People told me that I was being too negative. “You’re a good person. You’ll be fine.” I just had to rebuild my self-esteem, they said. I had to like myself again before anyone else could like me. But they didn’t know. They didn’t know like I did.

Each miserable day seemed eternal, and yet within five years, I did rebuild, and I met the woman I would marry.

You’d think that have taught me a lesson but good, but I can still struggle with a positive outlook, to this day. Despite my best efforts, my household outlives its means, and I cannot seem to find a solution. It weighs on me repeatedly. It doesn’t mean I don’t have happy days in between, but I do worry. My self-esteem rises and falls like the Dow.

Still, people can tell me things will get better, and they might be right.

What are those who lost loved ones in the Tucson tragedy told? What do they tell themselves?

As the Dodgers play baseball in his daughter’s memory, what is Dodger scout John Green to think?

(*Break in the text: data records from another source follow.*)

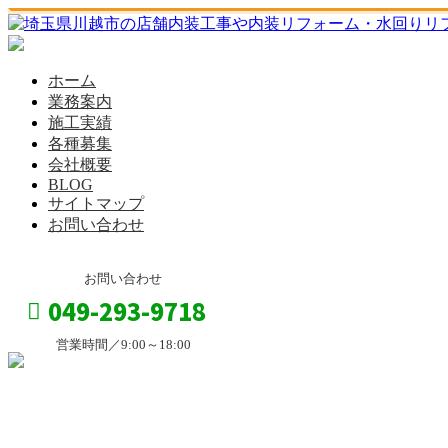
ホーム
業務案内
施工実績
各種募集
会社概要
BLOG
サイトマップ
お問い合わせ
お問い合わせ
049-293-9718
営業時間／9:00～18:00
お問い合わせ
コラム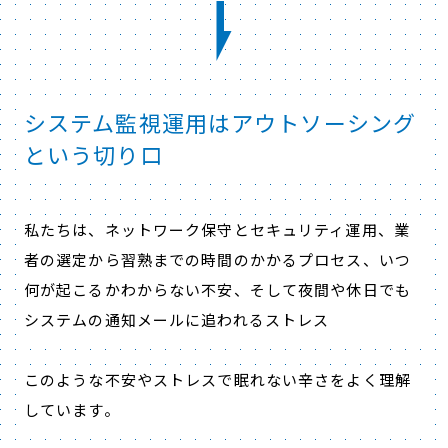
システム監視運用はアウトソーシング
という切り口
私たちは、ネットワーク保守とセキュリティ運用、業
者の選定から習熟までの時間のかかるプロセス、いつ
何が起こるかわからない不安、そして夜間や休日でも
システムの通知メールに追われるストレス
このような不安やストレスで眠れない辛さをよく理解
しています。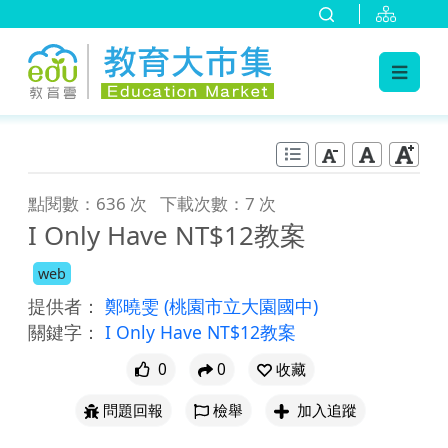
:::
跳到主要內容
:::
點閱數：636 次
下載次數：7 次
I Only Have NT$12教案
web
提供者：
鄭曉雯
(桃園市立大園國中)
關鍵字：
I Only Have NT$12教案
0
0
收藏
問題回報
檢舉
加入追蹤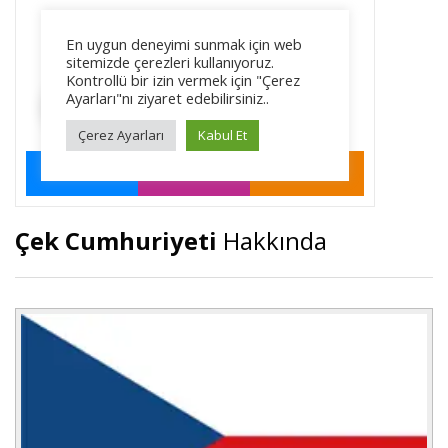
Çek Cumhuriyeti
Hakkında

Do they say to live each day in honor of your lost love? Do they say to just live?

This is not a self-esteem issue. The man lost his little girl. There is no going back from that.

And this happens every day, every hour, every minute. I know it has happened to readers of Dodger Thoughts.

It takes a special person to be able to survive this kind of loss. I don’t feel that I’m special in that way. But somehow people are?

I thought about this post as I kissed my daughter goodnight on her forehead last night. I wish I were going to be at today’s game.

* * *

Dodgers at Diamondbacks, 1:05 p.m.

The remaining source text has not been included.